With my students, I like to work at least twice per week.  Currently, I am working with a new brother who is just down the hall at work.  We work during lunch hours.  If he is a little off the work we go over what he's already in possession of and make sure he has it all down before going further.  The first week he got 20 Q&As down well.  We're now past the door and scooting around the lodge room. 

Just make sure you are comfortable with all in your possession before moving on.  Don't push and don't be pushed.  Remember, not only are you feeling out the work and your mentor, he is also feeling you out.  A good mentor doesn't teach the work the same way to everyone.  It takes a while to figure out how a man learns.  Once you have, you know his trip wires and how best to deliver the information.  

Don't worry, you'll be there before you know it.


----------



## robert leachman (Feb 3, 2011)

5 days a week at work plus 1 night a week at Lodge.

30 minute sessions  at work, usually.  Some days everything clicked and I went longer some days not and we went shorter.

Know the answer word perfect before going to the next question!

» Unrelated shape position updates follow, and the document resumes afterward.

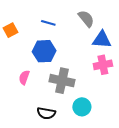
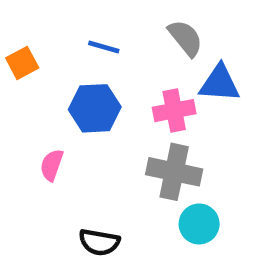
pink cross: (103, 65) -> (174, 111), moved
gray cross: (62, 81) -> (174, 172), moved
cyan circle: (82, 107) -> (199, 224), moved

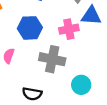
gray cross: (174, 172) -> (52, 59), moved

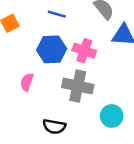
pink cross: (69, 29) -> (84, 51), moved, turned 30

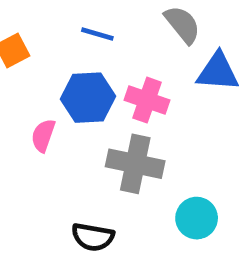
pink semicircle: (27, 82) -> (43, 135), moved

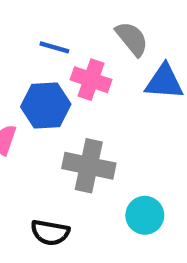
pink cross: (147, 100) -> (91, 80), moved

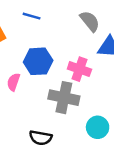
blue line: (54, 47) -> (32, 16), moved
pink cross: (91, 80) -> (79, 69), moved

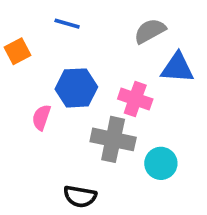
gray semicircle: (90, 21) -> (150, 31), turned -80
cyan circle: (98, 127) -> (161, 163), moved

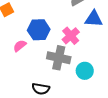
pink cross: (135, 99) -> (71, 36), turned 30
pink semicircle: (41, 117) -> (20, 46), turned 32

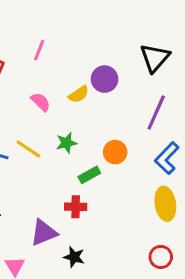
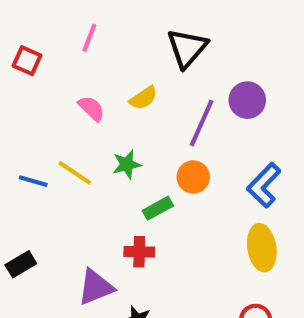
black triangle: (155, 58) -> (187, 48), moved
purple circle: (105, 79) -> (247, 100), moved
purple line: (156, 113) -> (202, 123), moved

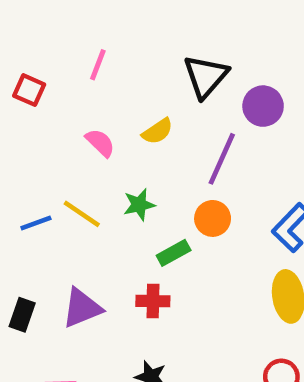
purple circle: (247, 100) -> (263, 106), moved
blue line: (33, 181) -> (36, 223), turned -36
black rectangle: (21, 264) -> (22, 315), turned -40
purple triangle: (96, 287) -> (82, 308), moved

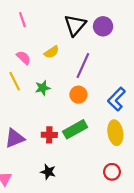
pink line: (98, 65) -> (22, 20), turned -40
purple circle: (263, 106) -> (103, 26), moved
yellow line: (82, 214) -> (15, 81), moved, turned 30
green rectangle: (174, 253) -> (75, 129), moved, size x1.5

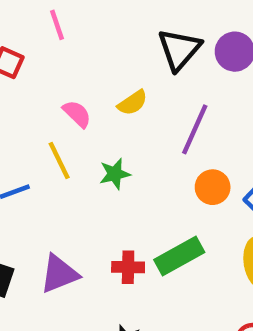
pink line: (22, 20) -> (57, 25), moved
orange circle: (78, 95) -> (213, 187), moved

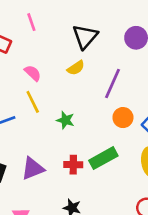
black triangle: (179, 49) -> (85, 36), moved
pink semicircle: (77, 114) -> (33, 73), moved
green star: (115, 174) -> (65, 120), moved, turned 30

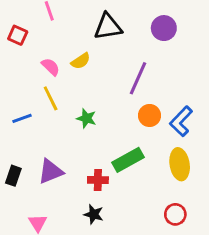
black triangle: (85, 36) -> (108, 27), turned 40
yellow semicircle: (76, 68) -> (81, 61), moved
red cross: (73, 165) -> (98, 180), moved

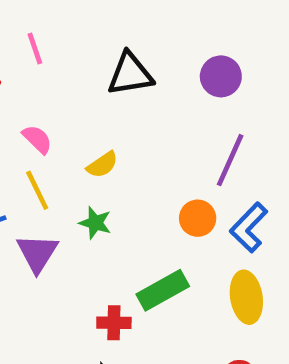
yellow semicircle: (81, 61) -> (102, 165), moved
purple line: (138, 78) -> (230, 160), moved
purple triangle: (51, 171) -> (37, 253), moved, turned -36

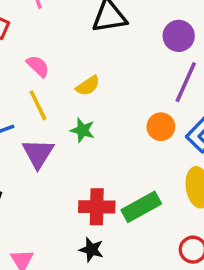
purple circle: (221, 76) -> (179, 36), moved
green rectangle: (163, 290) -> (141, 207), moved
red cross: (114, 323) -> (97, 207), size x1.4

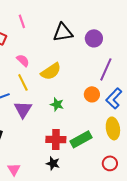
purple circle: (179, 36) -> (94, 38), moved
yellow semicircle: (88, 86) -> (51, 71), size x1.5
green star: (83, 130) -> (57, 104), moved

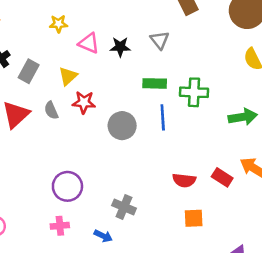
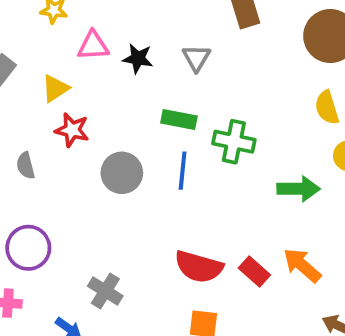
pink triangle: (89, 43) -> (93, 46), turned -35
gray semicircle: (51, 110) -> (26, 166), moved
red semicircle: (184, 180) -> (199, 267), size x1.4

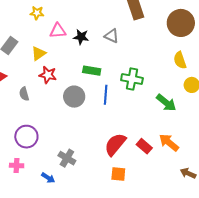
gray triangle: (196, 58) -> (111, 36), turned -35
green rectangle: (179, 119) -> (92, 71), moved
green arrow: (299, 189) -> (166, 103), turned 40
red semicircle: (199, 267) -> (115, 144), turned 115

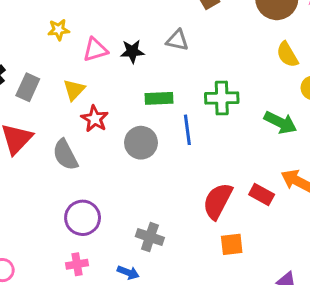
red star: (48, 75) -> (95, 119), turned 30
gray semicircle: (24, 94) -> (65, 155), size x1.5

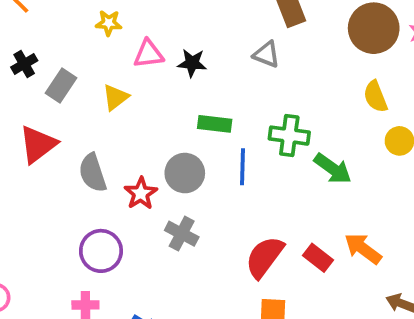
gray triangle: (177, 40) -> (266, 54), moved
red star: (95, 119) -> (141, 193), moved
green arrow: (280, 123) -> (333, 169), moved
gray cross: (150, 237) -> (182, 234), moved

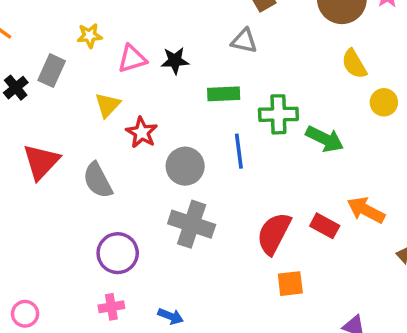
gray rectangle: (61, 85) -> (52, 71), moved
green rectangle: (215, 124) -> (224, 94), moved
red star: (141, 193) -> (142, 132), moved
gray cross: (182, 234) -> (192, 224), size x1.4

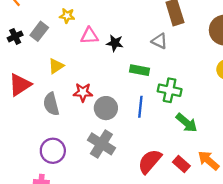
yellow triangle: (108, 105) -> (56, 66), moved
red star: (142, 132) -> (83, 92), moved, turned 30
green arrow: (325, 139) -> (187, 123), moved

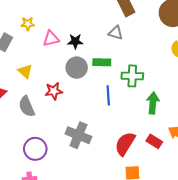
yellow triangle: (56, 66) -> (25, 71), turned -35
gray circle: (106, 108) -> (77, 68), moved
green arrow: (187, 123) -> (153, 103), turned -115

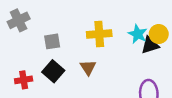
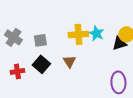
gray cross: (19, 20) -> (13, 37), moved, turned -30
cyan star: (138, 34) -> (96, 33), moved

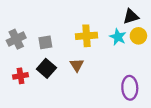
cyan star: (96, 33) -> (118, 37), moved
gray cross: (13, 37) -> (16, 39), turned 30
black triangle: (119, 43) -> (131, 16), moved

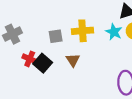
gray square: (45, 42) -> (56, 36), moved
red cross: (21, 76) -> (30, 59), moved, turned 32

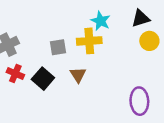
cyan star: (114, 32) -> (101, 21), moved
red cross: (30, 59) -> (15, 74), moved

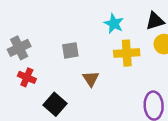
yellow cross: (89, 41) -> (127, 53), moved
black square: (43, 79) -> (55, 104), moved

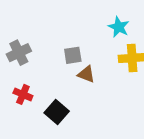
red cross: (27, 77) -> (23, 94), moved
brown triangle: (91, 79) -> (86, 74), moved, turned -36

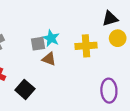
cyan star: (119, 27) -> (51, 38), moved

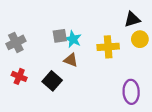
gray square: (38, 44) -> (60, 36), moved
black square: (25, 89) -> (52, 81), moved

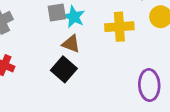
black square: (52, 81) -> (64, 69), moved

You can't help but learn the Q&A as you go, what you have to turn in and how much (all or section at time) you turn in is different in each Lodge and Grand jurisdiction


----------



## tomgndallas (Feb 18, 2011)

practiced with my candidate coach twice a week for a couple weeks, studied everyday as I was eager to learn the ritual perfectly and be advanced through the degrees.


----------



## Hippie19950 (Feb 19, 2011)

Consider I was OLD when I started (all of 56!!!) My Instructor and I met every evening after I got off work at his house. We studied for 30 minutes - 2 hours. It was not just solid hammer time on the long nights, but I really enjoyed the work, was able to learn pretty quick, and made it through all 3 Degrees in about 4 months. I was installed as S.D. in the new year (2 weeks after being raised), then to J.W the next year, and now W.M. Though I learned the work as given, I looked for, and asked for MORE information as we studied. There is MUCH more than what you "normally" learn. Now, why did I move so fast??? Nope, I'm NOT that smart!!! We are a small Lodge with a lot of older members. Many times the W.M. has served multiple terms in a row. I was supposed to have another year in the S.W. chair, but the Brother there was not comfortable moving to the East. He is well into his 80's, and has memory problems now. He does good, but just gets stuck sometimes, and his hearing has started going. I was informed I would be going to the East, and would have help as needed. Man did I NEED help!!! I have done pretty good for being a M.M. for so short a time, but I wish I had been given more time. I am fortunate to have MANY good folks in our Lodge, as well as the surrounding Lodges who are ready to help at a moments notice. When asked about moving through the chairs, I will be one of the FIRST to tell a Brother to take plenty of time before moving up. Enjoying being a Brother, you will have time for the rest later. When the time comes, and you are presented with the offer to work them, then go ahead. Just don't get in a hurry. Many are in a hurry to get through their year as W.M., to get the burden off them. Me?? I just want to be able to work the other positions, and enjoy being a "plain Old Brother" among the masses  If the Lodge is small, and needs you to work through, then do it, but ask for and accept all good help you can get. Don't let anyone run it for you, but look at all the advice given before making a decision. You will learn who is best suited to work. After you are raised, come back and read this post again. there are a few hints within, and you might get a smile then.
Hippie....


----------



## davidterrell80 (Feb 20, 2011)

Smithfield 455 in NE Tarrant County (IVO Fort Worth) should have been called Bell Helicopter Lodge, for all the employees that are members. Working there myself, I had many men who were willing to spend a 10-minute break or even their lunch, working with me over sandwiches and sliced apples. 10-30 minutes, 5-times a week--in addition to time at lodge--was a wonderful way to learn about Masonry and Masons.


----------



## Bigmel (Feb 21, 2011)

I met with my instructor about 3 times a week. At his home.  In two week I had the questions and answers down and had to wait for stated meeting to turn in work.  I examined myself, questions and answers, the next stated meeting after each degree.  I was raised in April 1965.  My instructor was an older blind mason who had forgot more about masonry than most masons learn in a life time.  Being blind He had a teaching method that was unbelievable.  You just understood what he was saying and it stuck.  The instructor is the key.


----------



## davidterrell80 (Feb 21, 2011)

The most fascinating aspect of the thread is learning of the close brotherly relationships one can form during the learning process. I pray we all learn from this--and feel inspired to maintain our own proficiency, so that when the GAOTU places a new brother in our way, we may be found duly and truly prepared, worthy and well qualified to be such a Brother as those we have extolled here.

D


----------